Mike, or anyone else...... As per my previous post - thrilled with the Champione Sl that just arrived....beautiful bike and well packaged, great service. But, whatever I do I cannot get the headset tight. Changing spacers, tightening stem and star nut - nothing is getting the headset tight - major jiggle in fork/headset connection. Any ideas ??


----------



## sometimerider (Sep 21, 2007)

I'm no expert (and you may already know all this), but the bolt on the top of the headset (that connects to the star nut) is for adjustment only - you don't "tighten" it. The actual tightening is done with the stem bolts. See this (just the Adjustment section of that page should be needed) and follow it carefully.

If you still can't get rid of the play, there may be a problem with the headset assembly. Park may be able to help with that too, but take care disassembling the headset if you remove the fork from the head tube - lots of parts that could be put in the wrong order or upside down.


----------



## 20sMotoSpirit (May 27, 2007)

PTV said:


> Hi there,
> 
> Mike, or anyone else...... As per my previous post - thrilled with the Champione Sl that just arrived....beautiful bike and well packaged, great service. But, whatever I do I cannot get the headset tight. Changing spacers, tightening stem and star nut - nothing is getting the headset tight - major jiggle in fork/headset connection. Any ideas ??



STAR NUT!!!!! Its a Full carbon Steer.. its a carbon compression plug.

if there is a star nut in your FC-CF then you need to talk with mike... or go to a local shop for advise... Star nuts will destroy carbon steers and cause your fork to snap! That being said.

you need about 1/8 to 1/4in of spacing between the top of the steer to the top of the flush stem top.


First adjust the compression plug.

Then that weird FSA too cap you need about three full turns to make the threads stick...more the better. but make sure you are not bottoming out on the threads.
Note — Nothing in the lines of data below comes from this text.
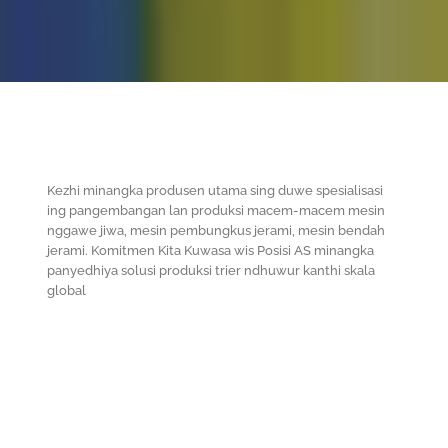
Kezhi minangka produsen utama sing duwe spesialisasi
ing pangembangan lan produksi macem-macem mesin
nggawe jiwa, mesin pembungkus jerami, mesin bendah
jerami. Komitmen Kita Kuwasa wis Posisi AS minangka
panyedhiya solusi produksi trier ndhuwur kanthi skala
global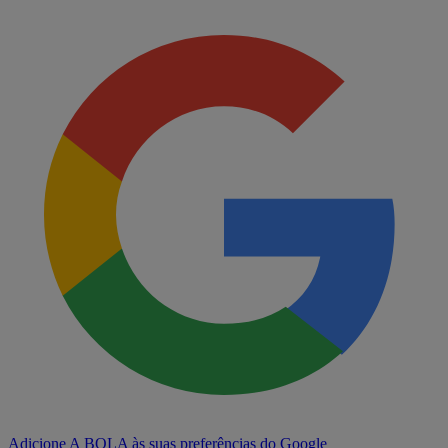
Adicione A BOLA às suas preferências do Google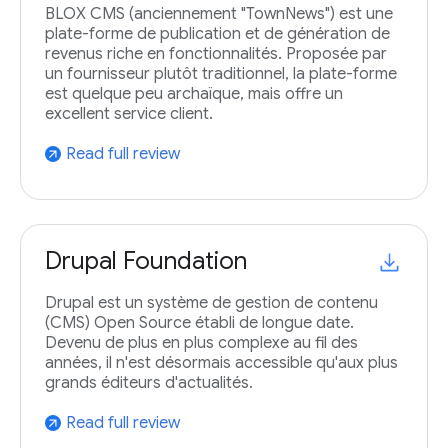
BLOX CMS (anciennement "TownNews") est une
plate-forme de publication et de génération de
revenus riche en fonctionnalités. Proposée par
un fournisseur plutôt traditionnel, la plate-forme
est quelque peu archaïque, mais offre un
excellent service client.
Read full review
arrow_outward
Drupal Foundation
Drupal est un système de gestion de contenu
(CMS) Open Source établi de longue date.
Devenu de plus en plus complexe au fil des
années, il n'est désormais accessible qu'aux plus
grands éditeurs d'actualités.
Read full review
arrow_outward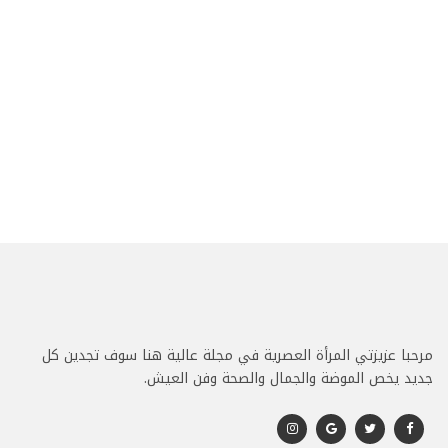
مرحبا عزيزتي المرأة العصرية في مجلة عالية هنا سوف تجدين كل
جديد يخص الموضة والجمال والصحة وفن العيش.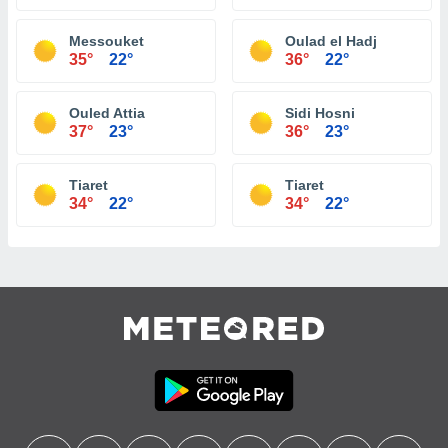
Messouket
Oulad el Hadj
35°
22°
36°
22°
Ouled Attia
Sidi Hosni
37°
23°
36°
23°
Tiaret
Tiaret
34°
22°
34°
22°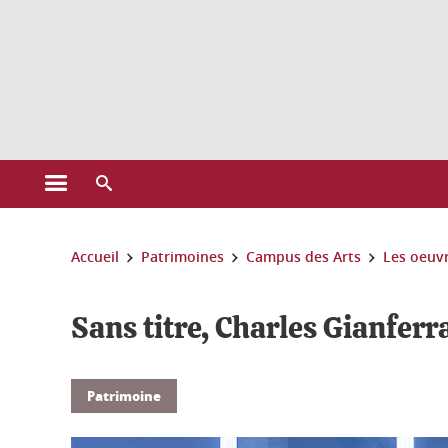
Gestion des cookies
Ouvrir le menu principal
Ouvrir le moteur de recherche
Vous êtes ici :
Accueil
Patrimoines
Campus des Arts
Les oeuv
Sans titre, Charles Gianferr
Patrimoine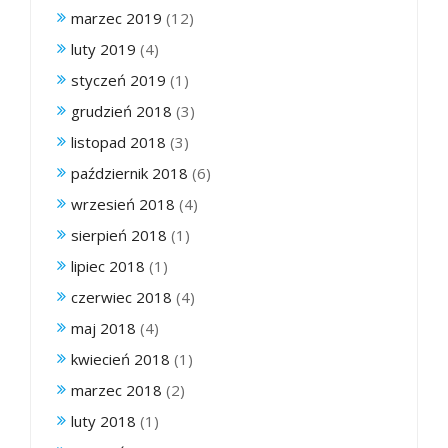
marzec 2019
(12)
luty 2019
(4)
styczeń 2019
(1)
grudzień 2018
(3)
listopad 2018
(3)
październik 2018
(6)
wrzesień 2018
(4)
sierpień 2018
(1)
lipiec 2018
(1)
czerwiec 2018
(4)
maj 2018
(4)
kwiecień 2018
(1)
marzec 2018
(2)
luty 2018
(1)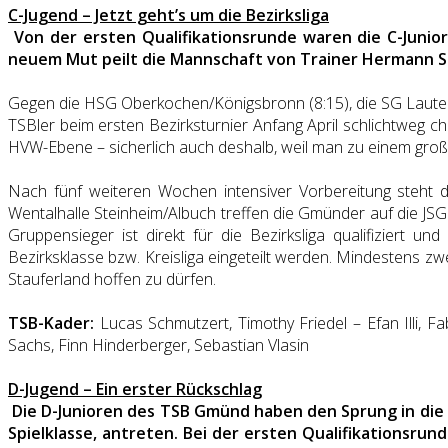
C-Jugend – Jetzt geht’s um die Bezirksliga
Von der ersten Qualifikationsrunde waren die C-Junio
neuem Mut peilt die Mannschaft von Trainer Hermann St
Gegen die HSG Oberkochen/Königsbronn (8:15), die SG Laute
TSBler beim ersten Bezirksturnier Anfang April schlichtweg c
HVW-Ebene – sicherlich auch deshalb, weil man zu einem großen
Nach fünf weiteren Wochen intensiver Vorbereitung steht 
Wentalhalle Steinheim/Albuch treffen die Gmünder auf die JS
Gruppensieger ist direkt für die Bezirksliga qualifiziert un
Bezirksklasse bzw. Kreisliga eingeteilt werden. Mindestens zw
Stauferland hoffen zu dürfen.
TSB-Kader:
Lucas Schmutzert, Timothy Friedel – Efan Illi, F
Sachs, Finn Hinderberger, Sebastian Vlasin
D-Jugend – Ein erster Rückschlag
Die D-Junioren des TSB Gmünd haben den Sprung in die B
Spielklasse, antreten. Bei der ersten Qualifikationsru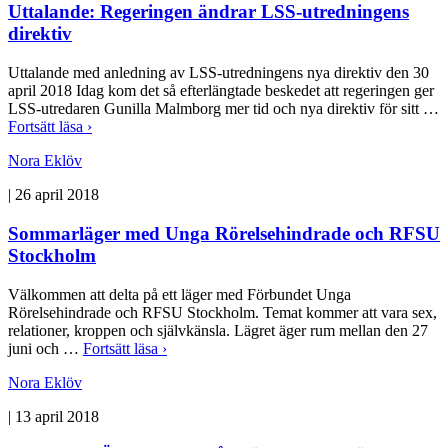
Uttalande: Regeringen ändrar LSS-utredningens
direktiv
Uttalande med anledning av LSS-utredningens nya direktiv den 30
april 2018 Idag kom det så efterlängtade beskedet att regeringen ger
LSS-utredaren Gunilla Malmborg mer tid och nya direktiv för sitt …
Fortsätt läsa ›
Nora Eklöv
|
26 april 2018
Sommarläger med Unga Rörelsehindrade och RFSU
Stockholm
Välkommen att delta på ett läger med Förbundet Unga
Rörelsehindrade och RFSU Stockholm. Temat kommer att vara sex,
relationer, kroppen och självkänsla. Lägret äger rum mellan den 27
juni och …
Fortsätt läsa ›
Nora Eklöv
|
13 april 2018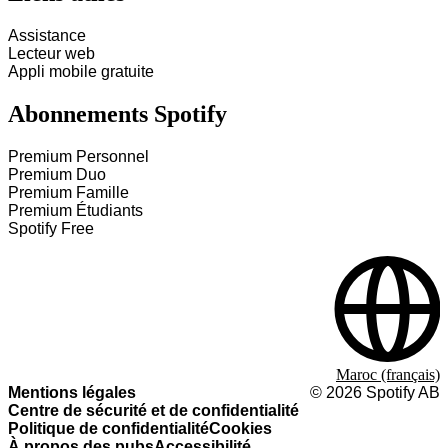
Assistance
Lecteur web
Appli mobile gratuite
Abonnements Spotify
Premium Personnel
Premium Duo
Premium Famille
Premium Étudiants
Spotify Free
Maroc (français)
Mentions légales
©
2026
Spotify AB
Centre de sécurité et de confidentialité
Politique de confidentialité
Cookies
À propos des pubs
Accessibilité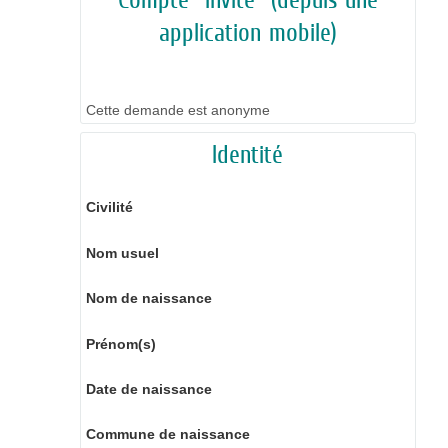
application mobile)
Cette demande est anonyme
Identité
Civilité
Nom usuel
Nom de naissance
Prénom(s)
Date de naissance
Commune de naissance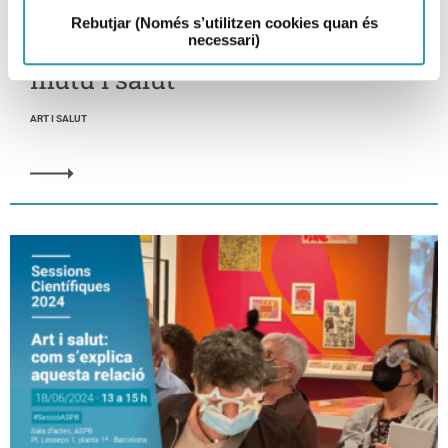
Inauguració de l’exposició:
Rebutjar (Només s’utilitzen cookies quan és
necessari)
Sentit de pertinença, suport
mutu i salut
ART I SALUT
I suggest take your bike into a shop, look around... find some swag you need the mention to the guys that you are having trouble with your headset...they can take a look at it.

Also there is another thing you need to know... You did buy a Super Light bike. The bars stem and steer are all going to flex... it isn't a steel bike. Make sure you are not mistaking it for a loose headset.

" If you hear a pop in the headset, when grabbing the front brake and moving the bike back and forth...then its an adjustment problem."


----------